Registro da realização do Tratado da União Européia, firmado no Mosteiro dos Jerônimos, em Portugal, com a presença de diversas autoridades da União Européia. Alerta para a estagnação do Mercosul.

Autor
Marco Maciel (DEM - Democratas/PE)
Nome completo: Marco Antônio de Oliveira Maciel
Casa
Senado Federal
Tipo
Discurso
Resumo por assunto
POLITICA EXTERNA. MERCADO COMUM DO SUL (MERCOSUL).:
  • Registro da realização do Tratado da União Européia, firmado no Mosteiro dos Jerônimos, em Portugal, com a presença de diversas autoridades da União Européia. Alerta para a estagnação do Mercosul.
Publicação
Publicação no DSF de 19/12/2007 - Página 45783
Assunto
Outros > POLITICA EXTERNA. MERCADO COMUM DO SUL (MERCOSUL).
Indexação
  • REGISTRO, IMPORTANCIA, TRATADO, UNIÃO EUROPEIA, REALIZAÇÃO, PAIS ESTRANGEIRO, PORTUGAL, PRESENÇA, CHEFE DE ESTADO, REFORÇO, INTEGRAÇÃO, ESTADOS MEMBROS, NEGOCIAÇÃO, INCORPORAÇÃO, PAIS, AMPLIAÇÃO, PODER ECONOMICO, APERFEIÇOAMENTO, POLITICA.
  • REGISTRO, HISTORIA, CRIAÇÃO, MERCADO COMUM DO SUL (MERCOSUL), APREENSÃO, SITUAÇÃO, CRISE, ATUALIDADE, COMENTARIO, ARTIGO DE IMPRENSA, JORNAL, O GLOBO, ESTADO DO RIO DE JANEIRO (RJ), O ESTADO DE S.PAULO, ESTADO DE SÃO PAULO (SP), DIVULGAÇÃO, OPINIÃO, GOVERNO BRASILEIRO, GOVERNO ESTRANGEIRO, AUSENCIA, AMPLIAÇÃO, ACORDO INTERNACIONAL, POSSIBILIDADE, INSUCESSO, ENCONTRO, MINISTRO, PRESIDENTE, ESTADOS, MEMBROS.
  • NECESSIDADE, SENADO, PREVENÇÃO, RETROCESSÃO, MERCADO COMUM DO SUL (MERCOSUL), IMPORTANCIA, PRESERVAÇÃO, INTEGRAÇÃO, SUPERIORIDADE, RESPONSABILIDADE, BRASIL, ESCLARECIMENTOS, COMPETENCIA, EXECUTIVO, POLITICA EXTERNA.

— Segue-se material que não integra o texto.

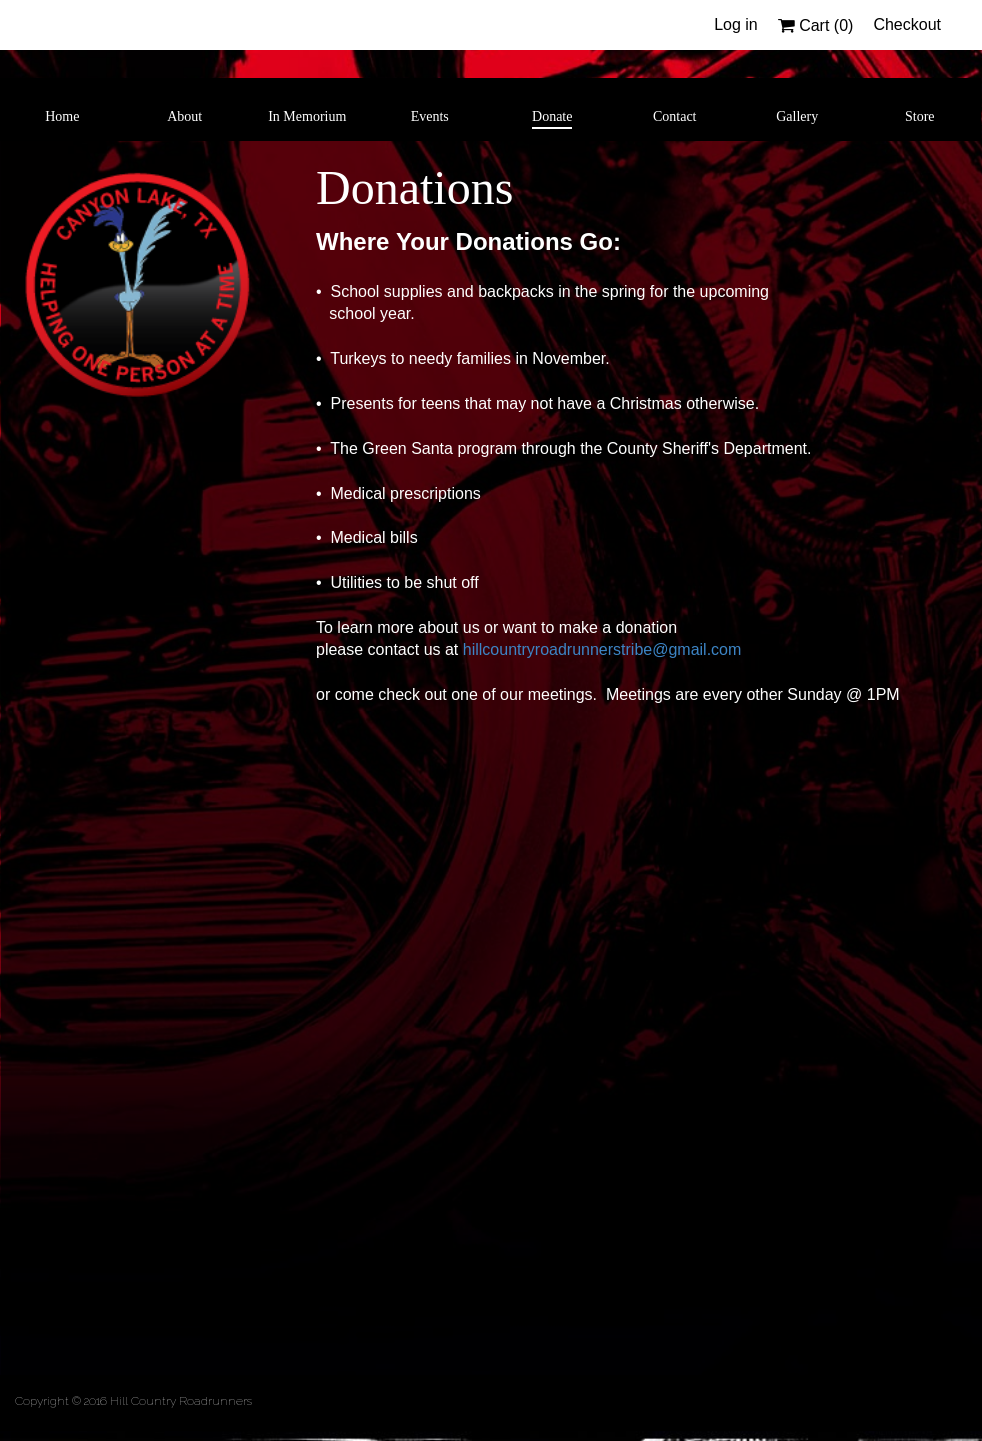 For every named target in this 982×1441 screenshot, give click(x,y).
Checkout (907, 24)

O SR. MARCO MACIEL (DEM - PE. Pronuncia o seguinte discurso. Com revisão do orador.) - Sr. Presidente nobre Senador Paulo Paim, da representação do Rio grande do Sul, no Senado Federal; Srªs e Srs. Senadores, hoje venho falar sobre um evento de significativa importância, ocorrido no dia 13 de dezembro deste ano. Refiro-me ao Tratado da União Européia, firmado no Mosteiro dos Jerônimos, em Portugal, com a presença de todos os Chefes de Estado, Chefes de Governo e Chanceleres, da União Européia. A União Européia cumpriu mais um relevante passo para realizar a sua integração confederativa, se assim podemos classificá-la.

O Primeiro-Ministro de Portugal, que falou em nome do seu país, como anfitrião, José Sócrates, saudando os participantes confessou que ”a Europa estava bloqueada não sabendo se mover para a frente e a solução que encontramos foi esse Tratado”.

O Tratado foi recursos encontrado para permitir que a União Européia avançasse após a crise ocorrida com o projeto de constituição, aliás, elaborado pelo ex-Presidente da França, Giscard d’Estaing, e recusado pela França e Holanda mediante plebiscito no ano de 2005.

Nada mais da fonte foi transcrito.